■ Dataset content:

--- START ---

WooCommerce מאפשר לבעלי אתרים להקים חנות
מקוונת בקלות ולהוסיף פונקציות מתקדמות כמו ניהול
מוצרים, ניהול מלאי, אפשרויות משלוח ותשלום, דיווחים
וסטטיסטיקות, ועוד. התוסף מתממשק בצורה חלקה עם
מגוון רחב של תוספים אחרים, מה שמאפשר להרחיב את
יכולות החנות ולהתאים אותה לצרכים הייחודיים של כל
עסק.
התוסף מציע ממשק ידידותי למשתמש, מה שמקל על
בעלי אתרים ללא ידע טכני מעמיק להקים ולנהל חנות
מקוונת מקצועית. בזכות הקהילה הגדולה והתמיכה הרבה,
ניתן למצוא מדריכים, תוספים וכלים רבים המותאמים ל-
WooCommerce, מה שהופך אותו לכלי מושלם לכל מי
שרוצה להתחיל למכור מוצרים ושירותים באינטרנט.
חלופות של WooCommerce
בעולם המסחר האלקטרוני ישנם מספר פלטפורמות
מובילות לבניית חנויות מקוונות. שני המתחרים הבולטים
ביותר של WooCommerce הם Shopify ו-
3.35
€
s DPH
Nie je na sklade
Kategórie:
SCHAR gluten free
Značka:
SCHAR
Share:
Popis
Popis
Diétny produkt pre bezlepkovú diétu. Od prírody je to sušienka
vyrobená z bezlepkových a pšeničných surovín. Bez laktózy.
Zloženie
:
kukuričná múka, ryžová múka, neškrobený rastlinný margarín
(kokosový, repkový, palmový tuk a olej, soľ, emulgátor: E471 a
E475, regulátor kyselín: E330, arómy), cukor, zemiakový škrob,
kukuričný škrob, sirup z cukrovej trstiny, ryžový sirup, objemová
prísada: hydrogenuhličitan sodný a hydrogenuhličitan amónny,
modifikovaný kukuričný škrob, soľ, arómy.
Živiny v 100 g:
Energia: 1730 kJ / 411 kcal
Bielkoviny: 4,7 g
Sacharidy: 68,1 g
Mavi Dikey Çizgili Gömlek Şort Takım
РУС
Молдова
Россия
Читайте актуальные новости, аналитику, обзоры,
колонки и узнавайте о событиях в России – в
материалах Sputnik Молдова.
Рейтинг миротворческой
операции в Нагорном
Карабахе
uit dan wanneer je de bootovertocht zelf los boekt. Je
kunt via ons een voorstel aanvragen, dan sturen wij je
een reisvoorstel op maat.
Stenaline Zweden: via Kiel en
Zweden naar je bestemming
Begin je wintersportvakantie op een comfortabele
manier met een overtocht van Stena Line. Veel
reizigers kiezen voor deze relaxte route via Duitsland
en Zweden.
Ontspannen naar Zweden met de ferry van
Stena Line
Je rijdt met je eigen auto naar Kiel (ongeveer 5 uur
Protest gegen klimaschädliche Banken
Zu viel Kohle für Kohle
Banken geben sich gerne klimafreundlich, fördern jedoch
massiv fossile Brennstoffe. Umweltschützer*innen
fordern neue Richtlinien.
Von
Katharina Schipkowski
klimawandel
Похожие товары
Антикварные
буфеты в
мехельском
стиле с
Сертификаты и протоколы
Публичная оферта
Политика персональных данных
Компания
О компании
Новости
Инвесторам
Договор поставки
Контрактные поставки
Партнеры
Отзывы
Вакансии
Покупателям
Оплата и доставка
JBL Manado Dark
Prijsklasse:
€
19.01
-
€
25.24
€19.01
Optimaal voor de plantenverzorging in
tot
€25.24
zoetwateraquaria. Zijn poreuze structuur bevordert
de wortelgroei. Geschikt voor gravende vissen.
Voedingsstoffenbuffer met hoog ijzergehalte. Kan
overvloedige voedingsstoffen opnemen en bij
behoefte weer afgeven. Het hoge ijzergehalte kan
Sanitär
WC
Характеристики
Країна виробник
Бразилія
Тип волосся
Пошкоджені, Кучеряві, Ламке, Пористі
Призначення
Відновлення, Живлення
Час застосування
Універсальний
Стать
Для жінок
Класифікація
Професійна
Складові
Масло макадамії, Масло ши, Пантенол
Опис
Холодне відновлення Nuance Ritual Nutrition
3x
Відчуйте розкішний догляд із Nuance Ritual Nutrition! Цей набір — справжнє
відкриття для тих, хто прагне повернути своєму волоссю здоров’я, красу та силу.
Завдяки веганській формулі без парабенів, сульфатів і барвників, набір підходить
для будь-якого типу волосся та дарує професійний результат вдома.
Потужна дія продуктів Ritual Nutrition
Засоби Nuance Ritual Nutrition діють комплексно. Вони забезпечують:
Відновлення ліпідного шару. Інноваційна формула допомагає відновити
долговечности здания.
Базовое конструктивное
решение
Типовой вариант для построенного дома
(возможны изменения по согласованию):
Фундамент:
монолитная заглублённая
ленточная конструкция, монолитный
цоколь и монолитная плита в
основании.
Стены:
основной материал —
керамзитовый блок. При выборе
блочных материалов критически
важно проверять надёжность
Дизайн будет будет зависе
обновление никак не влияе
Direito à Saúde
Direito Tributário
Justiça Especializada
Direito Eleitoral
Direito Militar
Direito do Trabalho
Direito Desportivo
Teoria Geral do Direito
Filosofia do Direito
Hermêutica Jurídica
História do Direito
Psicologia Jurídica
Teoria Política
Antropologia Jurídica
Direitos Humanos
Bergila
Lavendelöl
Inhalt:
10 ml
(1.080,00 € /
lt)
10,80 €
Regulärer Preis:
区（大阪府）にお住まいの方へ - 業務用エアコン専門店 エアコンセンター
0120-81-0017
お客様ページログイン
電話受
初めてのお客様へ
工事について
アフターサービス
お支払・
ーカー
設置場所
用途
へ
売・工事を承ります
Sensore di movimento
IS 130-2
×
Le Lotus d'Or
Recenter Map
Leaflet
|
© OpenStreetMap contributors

--- END ---

Among the records, find every line holding the word "Nutrition" and copy it.

■ Exercise output:
Холодне відновлення Nuance Ritual Nutrition
Відчуйте розкішний догляд із Nuance Ritual Nutrition! Цей набір — справжнє
Потужна дія продуктів Ritual Nutrition
Засоби Nuance Ritual Nutrition діють комплексно. Вони забезпечують:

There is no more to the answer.